Way before Coke and Pepsi slipped under the iron curtain, Russia had started to develop its own tradition of soft drinks, some of which are still a favorite today.

Take, for example, Квас (kvas). First mentioned in relation to Vladimir, Prince of Kiev, in 989, it’s made from dark rye, yeast, and barley and is basically liquid bread. It has a distinct rye scent and, thanks to light fermentation, will tickle your tongue and provide a daily dose of carbs. Over the years, Russians have perfected the recipe with raisins, berries, and mint, just to name a few flavors, and a couple of centuries ago many homes had their own version.

I first tried it with my granddad. In the summer, we’d walk together to a “bochka,” literally a metal barrel parked on the sidewalk, and buy two full glass mugs for 6 kopecks. The cold, slightly sour drink left me with a foam mustache. Now you can pick from a dozen brands, some claiming to be using the traditional fermentation processes and natural ingredients. Whether that’s true is for people with a chemistry degree to decide. My favorites are Никола (Nikola) and Лидский (Lidsky).

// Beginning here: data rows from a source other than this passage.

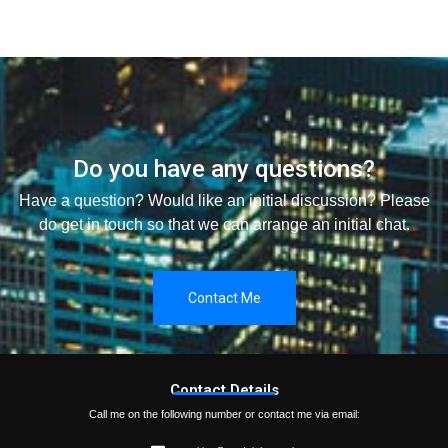
Do you have any questions?
Have a question? Would like an initial discussion? Please
do get in touch so that we can arrange an initial chat.
Contact Me
Contact Details
Call me on the following number or contact me via email:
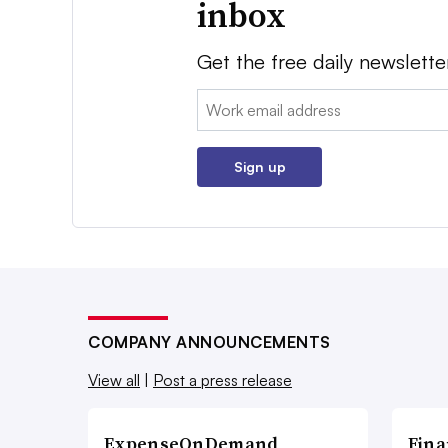
inbox
Get the free daily newslette
Email:
Sign up
COMPANY ANNOUNCEMENTS
View all
|
Post a press release
ExpenseOnDemand
Fina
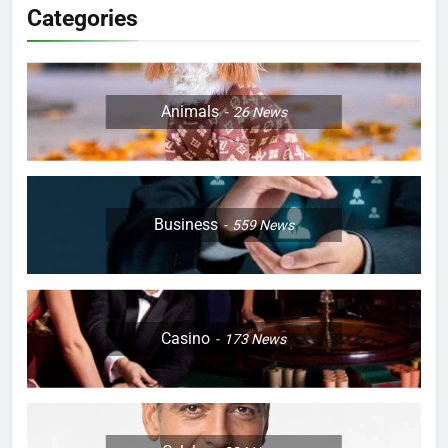
Categories
Animals
26
News
Business
559
News
Casino
173
News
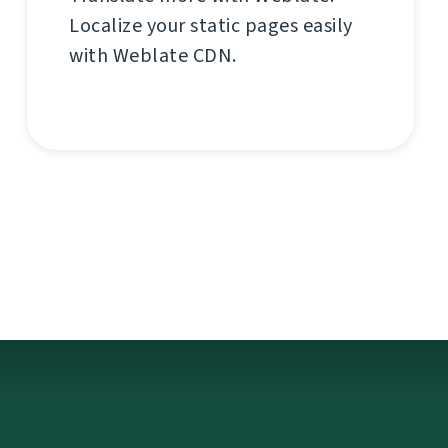
Localize your static pages easily
with Weblate CDN.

Our family still consumes copious amounts of kvas, especially in the summer. Everyone gathers around for lunch and enjoys okroshka, a cold soup with potatoes, sausage and green onions where kvas serves as the magic liquid.

Similar in color but different in flavor is Байкал (Baikal). Named after Lake Baikal, probably the most famous Russian lake and also the deepest in the world, this drink was the Soviet answer to western colas. The caramel-colored beverage thankfully doesn’t taste like the lake; it’s more like sweetened herbal tea with a hint of pine, since the main ingredient is Eleutherococcus senticosus, known as Siberian ginseng. It also has eucalyptus and cardamom oils, adding to its unique taste. If you like American root beer, this is the drink to try. Just don’t top it with ice cream.

Herbs have been the base for drinks in many cultures, and Тархун (Tarkhun), which literally means “tarragon”, is a fine example. It dates back to 1887, when Mitrofan Lagidze mixed carbonated water with his own tarragon syrup at his pharmacy in Tbilisi, Georgia, to create a popular tonic. The beverage is strikingly green and tastes like the actual fresh herb. Some absinthes also contain tarragon, so this is your chance to test the flavor without going haywire.

When I was a kid, my favorite soda was called "Malvina," named after a girl with blue hair in the Russian version of Pinocchio. The drink was as blue as anti-freeze, which I thought was gorgeous. It's probably a good thing that it didn't withstand the test of time.